In defense of PETA
Published 12:00 am Friday, July 29, 2005
Editor, the News-Herald:
People have asked lately about the duties of PETA’s field staffers. I am one, and would like to share some &uot;highlights&uot; from work last week, during which my colleagues and I touched the lives of 143 local animals.
A North Carolina woman intent on keeping 22 feral cats-some who had been shot, hit by cars, or killed by other animals-hung up on me as I tried to persuade her to sterilize them or give them up.
After dozens of attempts, I finally received permission to take a permanently kept backyard dog, a hairy chow suffering in the heat, to be shaved and spayed at the vet. The dog was so terrified of being touched that I had to use a box trap to catch her.
On Sunday, my day off, I used bolt cutters to remove a tight padlocked chain from around an abandoned puppy’s neck. The original owner had left the country and left the dog.
A Portsmouth resident gave PETA an unneutered dog who was not eating properly, was vomiting, and had diarrhea and other signs of parvo virus, a contagious disease. I found him chained in the boiling sun, exhausted, his skin rubbed bare where he had been chained.
Please, spay and neuter, don’t acquire animals you can’t care for properly, and adopt animals from shelters instead of from pet shops or breeders. To learn more, visit HelpingAnimals.com.
Jessica Cochran
CAP Field Assistant
People for the Ethical Treatment of Animals, Norfolk
Editor, the News-Herald:
I am beginning to wonder what ax someone has to grind with animal welfare groups.
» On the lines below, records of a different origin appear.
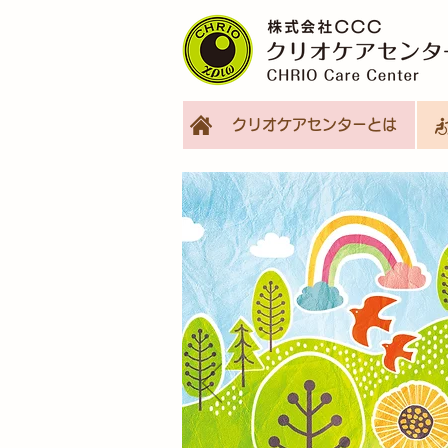
クリオケアセンターとは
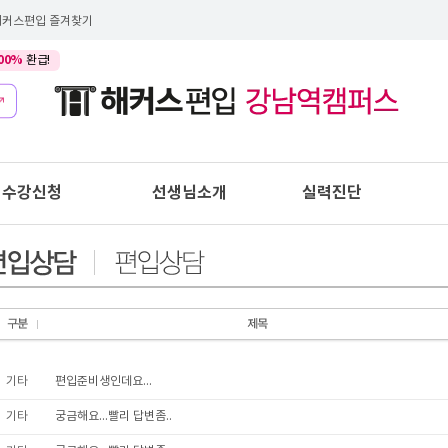
해커스편입 즐겨찾기
00%
환급!
수강신청
선생님소개
실력진단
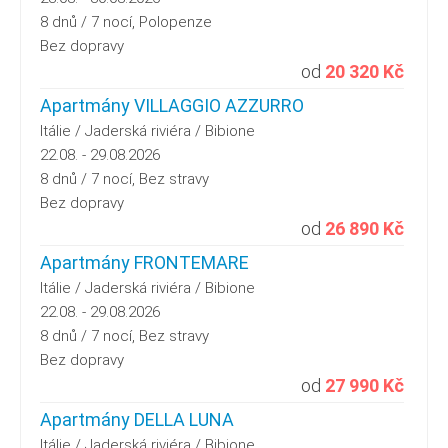
8 dnů / 7 nocí, Polopenze
Bez dopravy
od
20 320 Kč
Apartmány VILLAGGIO AZZURRO
Itálie / Jaderská riviéra / Bibione
22.08. - 29.08.2026
8 dnů / 7 nocí, Bez stravy
Bez dopravy
od
26 890 Kč
Apartmány FRONTEMARE
Itálie / Jaderská riviéra / Bibione
22.08. - 29.08.2026
8 dnů / 7 nocí, Bez stravy
Bez dopravy
od
27 990 Kč
Apartmány DELLA LUNA
Itálie / Jaderská riviéra / Bibione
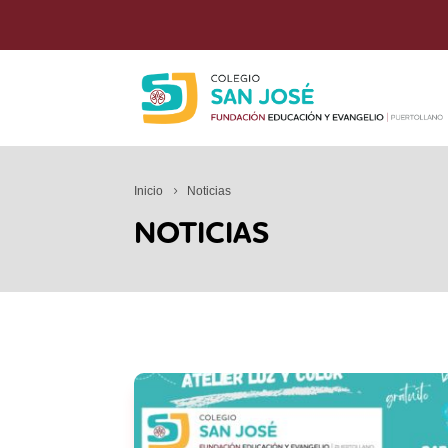
Inicio
Noticias
NOTICIAS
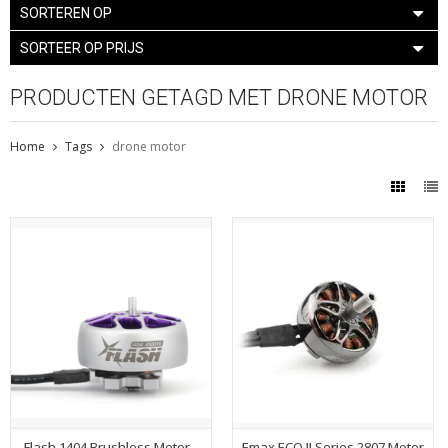
SORTEREN OP
SORTEER OP PRIJS
PRODUCTEN GETAGD MET DRONE MOTOR
Home
Tags
drone motor
Flash 1404 Brushless Motor -
Emax ECO II Series 2807 Motor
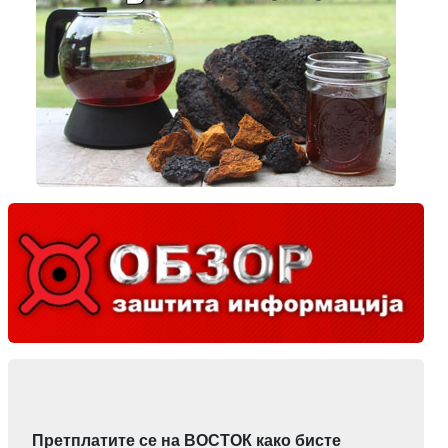
Претплатите се на ВОСТОК како бисте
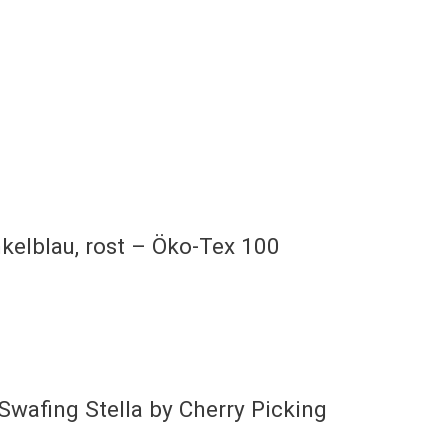
elblau, rost – Öko-Tex 100
Swafing Stella by Cherry Picking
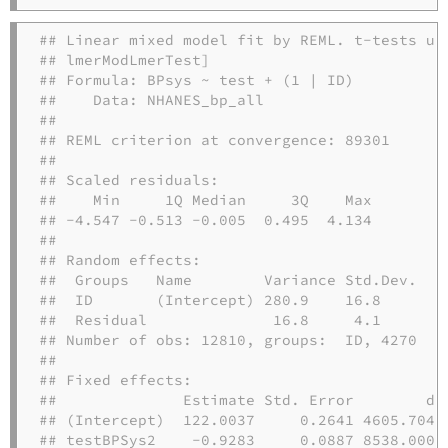
## Linear mixed model fit by REML. t-tests use
## lmerModLmerTest]

## Formula: BPsys ~ test + (1 | ID)

##    Data: NHANES_bp_all

## 

## REML criterion at convergence: 89301

## 

## Scaled residuals: 

##    Min     1Q Median     3Q    Max 

## -4.547 -0.513 -0.005  0.495  4.134 

## 

## Random effects:

##  Groups   Name        Variance Std.Dev.

##  ID       (Intercept) 280.9    16.8    

##  Residual              16.8     4.1    

## Number of obs: 12810, groups:  ID, 4270

## 

## Fixed effects:

##              Estimate Std. Error        df 
## (Intercept)  122.0037     0.2641 4605.7049 
## testBPSys2    -0.9283     0.0887 8538.0000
You don’t have to agree with PETA on all points to support their good work to help North Carolina’s homeless animals. Too bad the media aren’t as devoted to educating the public about stopping overpopulation and preventing the need to euthanize animals in the first place as they are to criticizing those who give unwanted animals a painless death.
Aside from occasionally finding a loving home, PETA puts animals out of their misery, saving them from being killed in a gassing box or shot with a .22. Why vilify those working to end the tragedies of overpopulation? Why don’t we instead see headlines decrying those responsible for overpopulation-people who don’t spay or neuter their animals, breeders, and pet shops? I, for one, am very curious.